THIRD

1 0 0
                                    

Hadrian mengulurkan satu susu kotak ke laki-laki yang hampir bundir tadi yang ternyata bernama Jatna. Tangan Jatna terulur untuk menerimanya.

Sekarang ini, mereka ada di taman fakultas yang tidak jauh dari area kantin. Duduk di bangku baca dan berseberangan. Membiarkan semilir angin panas siang hari yang tidak ada sejuk-sejuknya menerpa mereka. Untungnya pohon-pohon taman mampu meneduhi bangku mereka.

“Jadi nama lo Jatna. Lengkapnya siapa tadi?” Hadrian menggaruk kepalanya yang tidak gatal.

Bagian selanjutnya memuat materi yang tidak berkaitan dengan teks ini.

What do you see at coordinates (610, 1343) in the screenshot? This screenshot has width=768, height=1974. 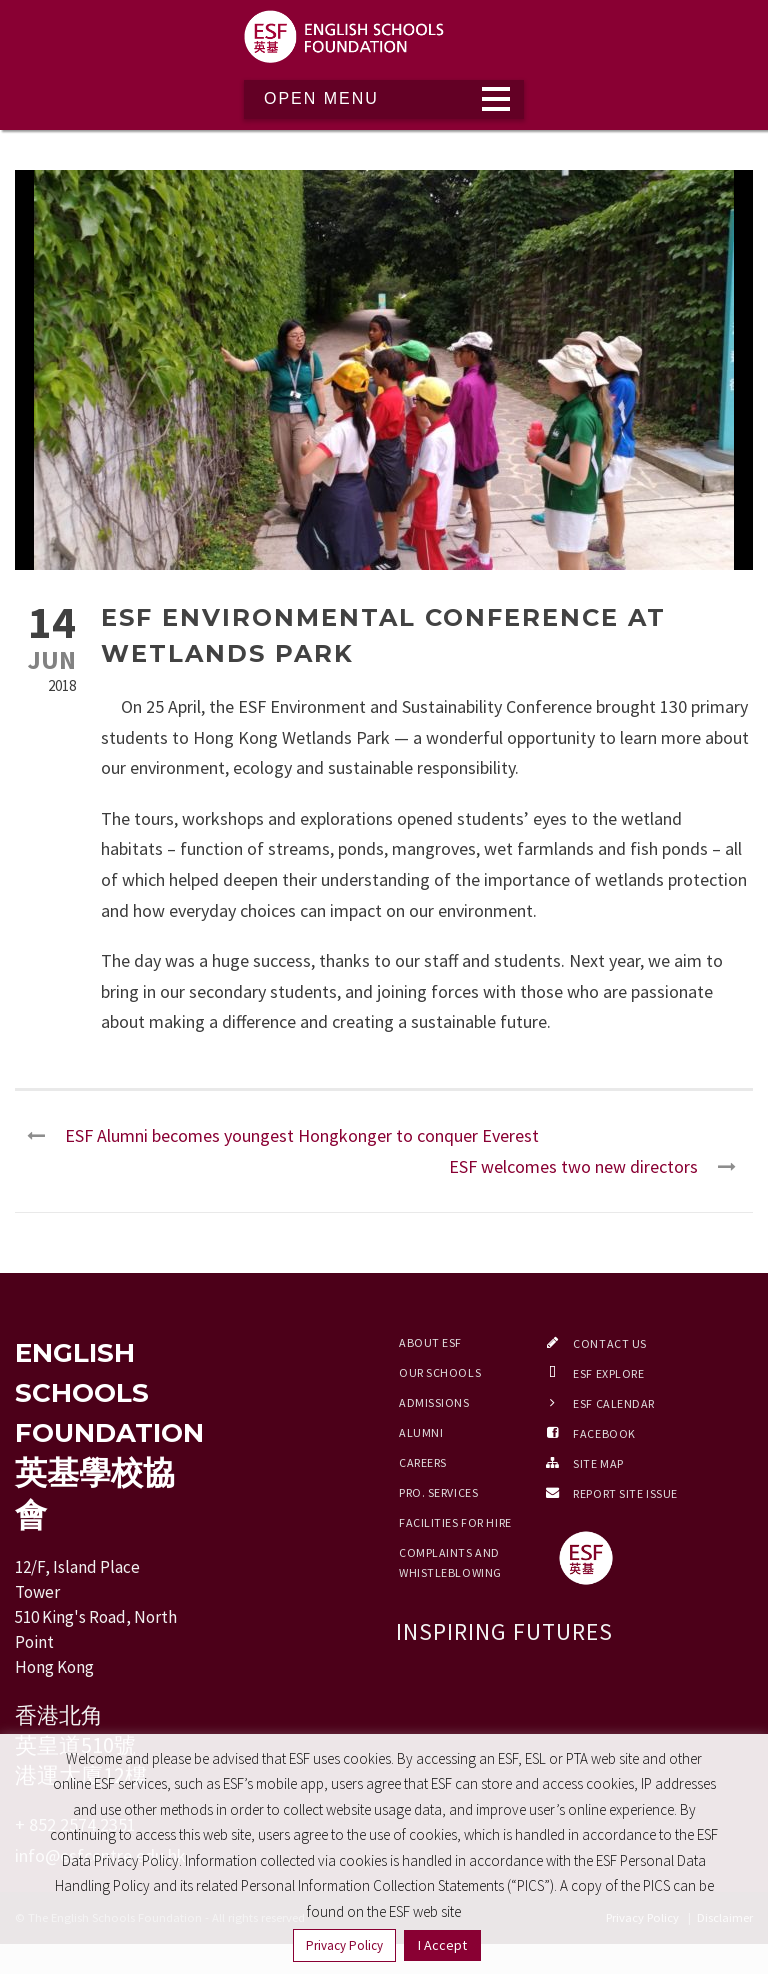 I see `Contact Us` at bounding box center [610, 1343].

“Jatmika Nailendra Purnama.” Jawab Jatna.

Hadrian menganggukkan kepalanya. “Nama gue Hadrian Danish Sinatria. Panggil aja Hadrian. Sekelas sama lo.”

“Gue nggak tanya.” Jatna memalingkan muka.

Hadrian menghela napasnya lelah. “Coba cerita, masalah lo apa?”

“Emang lo siapa sampai gue harus cerita?”

“Terserah, deh. Tapi kalau lo mau kaya gitu lagi jangan di sinilah. Kalau lo nggak tenang banyak yang repot.”

“Enak banget lo ngomongnya.”

“Lah, dikasih tau ngeyel. Hidup mati makhluk itu udah ada yang ngatur. Takdir, rezeki, sama waktu hidup itu udah ditentuin sama Yang Maha Kuasa. Kalau lo milih mati sebelum waktunya apa nggak ngehargain hidup namanya? Padahal lo hidup di dunia itu atas kehendak-Nya.” Hadrian menjelaskan panjang kali lebar tentang apa yang pernah disampaikan kepadanya selama ini. Ya semoga nggak salah sih.

Jatna membiarkan Hadrian yang menurutnya sedang mengoceh, namun tak urung ia juga mendengarkan dan mencernanya.

“Gimana gue mau ngehargain hidup gue kalau gue aja nggak pernah dihargain?” Tanya Jatna pelan.

“Karena lo nggak dijual lah!” Hadrian cengengesan.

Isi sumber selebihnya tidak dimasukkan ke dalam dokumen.